Es ist vermutlich alles noch viel zu kurz her: die Pandemie war völlig neu für alle Menschen auf der Welt. Es war ein Segen, dass so schnell wirksame Impfstoffe entwickelt wurden, die das Massensterben eindämmen konnten und auch weitere Ansteckungen irgendwann reduzierten.
Bist Du selbst betroffen?
DW
Nun kommen die Langzeitbetrachtungen und das dürfte sehr lange dauern, zumal wenn sich oft nur auf subjektive Krankheitsbilder in der Medizin verlassen soll.
Ich habe aber kürzlich im STERN gelesen, dass auch bei Long Covid nach einiger Zeit sich die Symptome rückentwickeln, aber vermutich auch nur, wenn die gepeinigten PatientInnen spürbar mithelfen, dass dies geschehen kann.
In unserem Land fallen aber m.W. die Menschen nicht unbedingt in "sozial schwierige Situationen!, auch wenn sie zeitweise nicht arbeiten können. DAfür ist unser Sozialwesen in Deutschland zu stark und auch zu ambitioniert.. Es ist wohl mehr die psychische Komponente, wenn junge Menschen sich an den Rand gedrängt fühlen und ihr früheres Leben nicht mehr führen können - zumindest für eine gewisse Zeit. Olga
Nein, ich bin nicht betroffen davon.
Es gibt "Sachverständige", die sich Aufträge von Versicherungen ergattern, weil diese wissen, dass genau dieser Experte der richtige ist, wenn es darum geht, dass die Versicherung nicht zahlen will.

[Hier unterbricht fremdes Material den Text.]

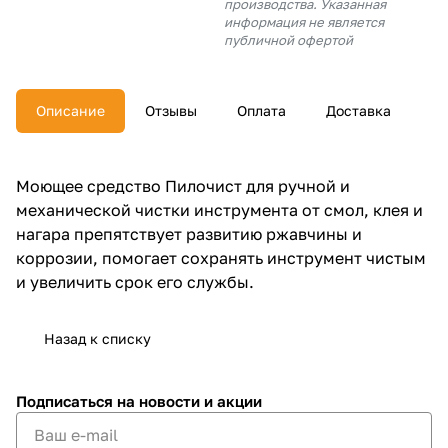
производства. Указанная
об оплате Плайтом
информация не является
публичной офертой
Описание
Отзывы
Оплата
Доставка
Остались вопросы?
25
8 800 302-02-51
plait.ru
раз в 2
Моющее средство Пилочист для ручной и
недели
механической чистки инструмента от смол, клея и
нагара препятствует развитию ржавчины и
коррозии, помогает сохранять инструмент чистым
и увеличить срок его службы.
Назад к списку
Подписаться
на новости и акции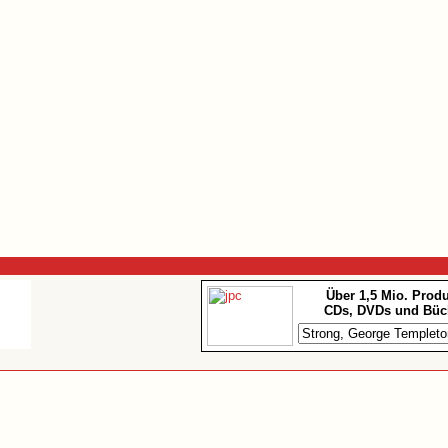
Über 1,5 Mio. Prod
CDs, DVDs und Büc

Es gibt auch Experten, die behaupten, dass ein grosser Teil der Betroffenen potentielle Versicherungsbetrüger seien. Dabei kennt man doch schon seit Jahrzehnten bei der Polizei die Lügendetektoren. Warum wendet man sie im Zweifelsfalle nicht an?
Das ist natürlich wieder mal ein Thema, wo selbsternannte Experten glauben, viel beitragen zu können. Aber es ist sicherlich einfacher, einen entzündeten Blinddarm oder gar Krebs zu diagnostizieren als die noch sehr grosse Unbekannte "Long Covid", die grossenteils noch darauf basiert ,was Betroffene selbst an sich feststellen.
Aber unsere Medizin macht solche Fortschritte und so wird es auch hier sein. Denn es wäre wichtig für eine nächste Pandemie, die sehr sicher kommen wird.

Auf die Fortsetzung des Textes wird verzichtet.